Paul Safier said in court papers on Thursday the Pennsylvania precedent that the names of jurors should be made public under the First Amendment requires they be disclosed immediately.
Prosecutors lobbying for a delay have cited a 90-day wait for juror names in the Casey Anthony case in Florida.
Safier says that was different because jurors were threatened after acquitting Anthony in 2011 of charges she killed her young daughter.
The judge in Cosby's case hasn't ruled. At a hearing this week, he said the 2005 state Supreme Court ruling favoring disclosure would almost certainly force his hand.
Leaders of New York's public university system have revoked Bill Cosby's honorary degree, saying his conduct offends "human decency."
Cosby received the doctorate of humane letters in 2000 from the Fashion Institute of Technology.
The trustees also voted Thursday to revoke an honorary degree awarded in 1996 to former Metropolitan Opera conductor James Levine. The board cited the Met's finding of credible evidence of sexual misconduct.

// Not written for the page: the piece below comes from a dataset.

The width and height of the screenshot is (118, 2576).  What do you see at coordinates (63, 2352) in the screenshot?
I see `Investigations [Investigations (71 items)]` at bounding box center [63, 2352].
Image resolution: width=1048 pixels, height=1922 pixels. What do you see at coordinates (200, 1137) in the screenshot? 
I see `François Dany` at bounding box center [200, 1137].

Levine received the degree from the State University College at Potsdam and the SUNY College of Optometry.
SUNY Chancellor Kristina Johnson says Cosby's suburban Philadelphia sexual-assault conviction last week and evidence against Levine oppose SUNY's values and mission.
Cosby insists he's innocent. Levine has denied wrongdoing.

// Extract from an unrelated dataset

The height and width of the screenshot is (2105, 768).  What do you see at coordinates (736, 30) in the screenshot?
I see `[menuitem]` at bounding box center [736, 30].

Bill Cosby has been removed from the Advertising Hall of Fame following his sexual assault conviction.
Cosby is famous for commercials for Jell-O, Kodak, New Coke and Texas Instrument and was inducted into the hall of fame in 2011. The American Advertising Federation said on Thursday it has also rescinded the President's Award he received at that time.
Federation officials say it's the first time someone has been kicked out of the hall of fame in its 69-year history.
Cosby was convicted last week of three counts of aggravated indecent assault during a retrial on allegations he drugged and molested a Temple University employee in 2004.
Cosby has maintained his innocence and is awaiting sentencing. He has said through a spokesman he plans to appeal.
Prosecutors are suggesting a "cooling off" period before the jurors who convicted Bill Cosby of sexual assault last week are publicly identified.
The Montgomery County District Attorney's office cited a 90-day wait for juror names in the Casey Anthony case as it raised the prospect of a delay in court papers on Thursday.
The office is citing privacy concerns as it continues to oppose a request for the names made by The Associated Press and other media organizations.
Judge Steven O'Neill criticized the media at a hearing on Tuesday for hounding jurors but conceded that a longstanding state Supreme Court ruling would almost certainly force him to disclose the names.
He hasn't said when he would decide.
Prosecutor Adrienne Jappe says in Thursday's filing that the ruling doesn't require immediate disclosure.
Bill Cosby's wife is calling for a criminal investigation into the prosecutor behind his sexual assault conviction, saying the case was "mob justice, not real justice" and a "tragedy" that must be undone.
Camille Cosby commented on the case for the first time on Thursday in a statement issued through a spokesman a week after her husband of 54 years was convicted of aggravated indecent assault.
Camille Cosby called her husband's chief accuser Andrea Constand a liar.
She compared the dozens of other women who've accused her husband to "lynch mobs."
Prosecutors and Constand's lawyers did not immediately respond to messages.
The 80-year-old Cosby is on house arrest while awaiting sentencing that could put him in prison for the rest of his life.
The Associated Press does not typically identify people who say they are victims of sexual assault unless they grant permission, as Constand has done.